Emerging Poet in Residence Yirga Gelaw Woldeyes
The Emerging Poets Residency is a new initiative which encourages the creative trajectory of emerging Australian poets with the support of the Adès Family Foundation and Moonrise on the River. Here's our chat with one of the two inaugural recipients of the residency, Yirga Gelaw Woldeyes.
Congratulations on being selected for the first year of the Emerging Poets Residency on Yuin Country (Bermagui)! Can you tell us a bit about what you hope to work on while you’re there?
Thank you! I plan to work on my bilingual poetry collection called Teret Teret. Teret teret is an Ethiopian traditional style of storytelling. Teret is equivalent to ‘tale’. The narrator changes the world into a tale. Everything such as the wind, the tree, the mountain, the air, the moon and more can speak, feel, and tell powerful messages about life. I grew up listening to so many terets that continue to inspire me to write poems today. I am hoping to create new poetic terets using Amharic and English.
Is connecting to place an important part of your poetry practice?
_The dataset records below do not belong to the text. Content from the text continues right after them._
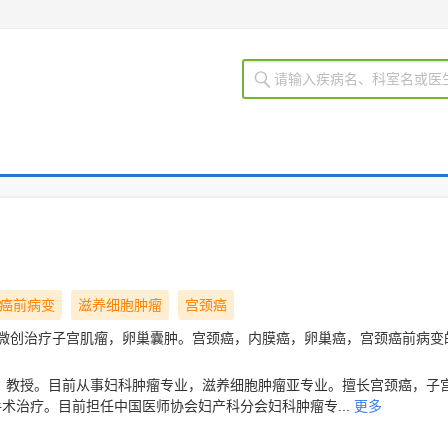
癌前病变
滋养细胞肿瘤
宫颈癌
 微创治疗子宫肌瘤，卵巢囊肿。宫颈癌，内膜癌，卵巢癌，宫颈癌前病变
，教授。目前从事妇科肿瘤专业，滋养细胞肿瘤亚专业。擅长宫颈癌，子
术治疗。目前担任中国医师协会妇产科分会妇科肿瘤专...
更多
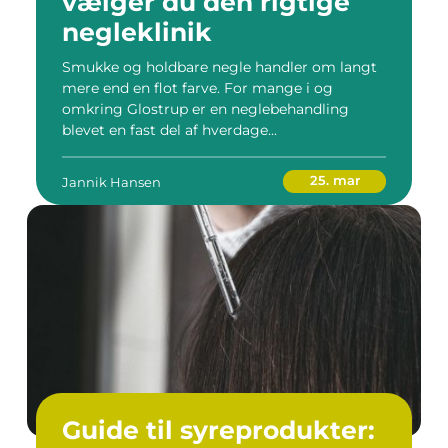
vælger du den rigtige
negleklinik
Smukke og holdbare negle handler om langt
mere end en flot farve. For mange i og
omkring Glostrup er en neglebehandling
blevet en fast del af hverdage...
25. mar
Jannik Hansen
Guide til syreprodukter:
Yes. For me, place is alive. It has agency. It has irresistible power that compels me to feel, be inspired, and connect to things that are bigger than me. In our culture, the name for God is Egziabher (literally ‘lord’ and ‘place’). Egziabher is a place that holds everything. We are also places. The heart is a place. I hold so many places in my poems and memories. We exist on places but also carry places within us. Places that hold nature and beauty connect me with memories of places that I’ve held in my heart since my childhood in the holy town of Lalibela, Ethiopia. I am excited to see what happens when the two places meet: the Yuin Country where I will be emplaced physically and the landscapes of Lalibela that I carry in my heart.
Who are some poets you are inspired by?
The poets who inspire me are Ethiopian but most of them are not even published. They study an indigenous poetry called qine and compose poems in a style of Semna Worq, which means Wax and Gold. Wax is the surface meaning of the poem and Gold is the inner mystery that is hidden behind the wax. Since childhood, I attended many qine performances. I remember many poems but sadly not names. Poets and writers trained in the traditional system don’t claim to be owners of their creations. They say it is a gift from Egziabher and they are mere messengers.
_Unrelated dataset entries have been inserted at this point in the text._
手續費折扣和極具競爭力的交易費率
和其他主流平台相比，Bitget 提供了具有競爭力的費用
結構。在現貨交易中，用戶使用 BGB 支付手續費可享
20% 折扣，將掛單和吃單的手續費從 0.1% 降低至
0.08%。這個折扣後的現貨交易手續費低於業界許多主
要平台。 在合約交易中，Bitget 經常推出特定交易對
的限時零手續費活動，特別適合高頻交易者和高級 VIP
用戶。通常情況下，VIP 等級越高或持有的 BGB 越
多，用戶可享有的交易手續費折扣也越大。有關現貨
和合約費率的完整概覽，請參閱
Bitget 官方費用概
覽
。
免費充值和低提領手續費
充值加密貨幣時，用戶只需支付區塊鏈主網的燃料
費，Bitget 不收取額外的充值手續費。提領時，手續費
However, if anyone wishes to look up some inspiring Ethiopian poetry, I would recommend the late Tsegaye Gebre-Medhin, a truly legendary poet. When I was in university, I used to read African American poems. Recently, I am reading the collected poems of Langston Hughes.
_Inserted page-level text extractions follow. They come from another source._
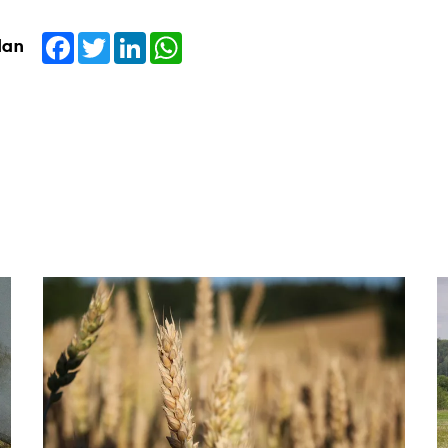
Facebook
Twitter
LinkedIn
WhatsApp
dan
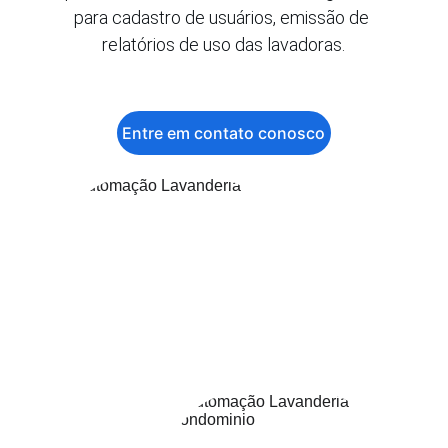
para cadastro de usuários, emissão de 
relatórios de uso das lavadoras.
Entre em contato conosco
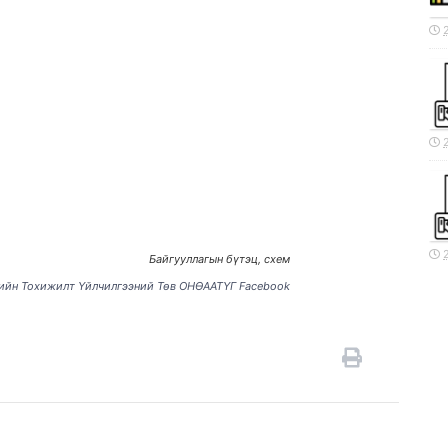
Байгууллагын бүтэц, схем
ийн Тохижилт Үйлчилгээний Төв ОНӨААТҮГ Facebook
What is something you are curious about in your practice at the moment?
About ways of unknowing. What are the ways in which we can unlearn the many unhelpful things we have been learning about ourselves and the world?
Do you have any special writing rituals?
I compose poems when I am close to nature or sit by the fire at night. I sometimes invent poems by singing them while walking. Recently, I’ve been at Princeton University for research. Almost every morning, I used to walk to their library composing poems in my mind. Sometimes, I stop to scribble the words on a piece of paper. My poems seek to speak truth to power, express injustice, sadness, and beauty. My wife is a great motivator, excellent thinker, and a flawless writer. I wouldn’t be able to write the English translations without her. Our philosophical and academic conversations trigger poetry such as one I wrote recently about capitalism being a way of living in the belly of a monster.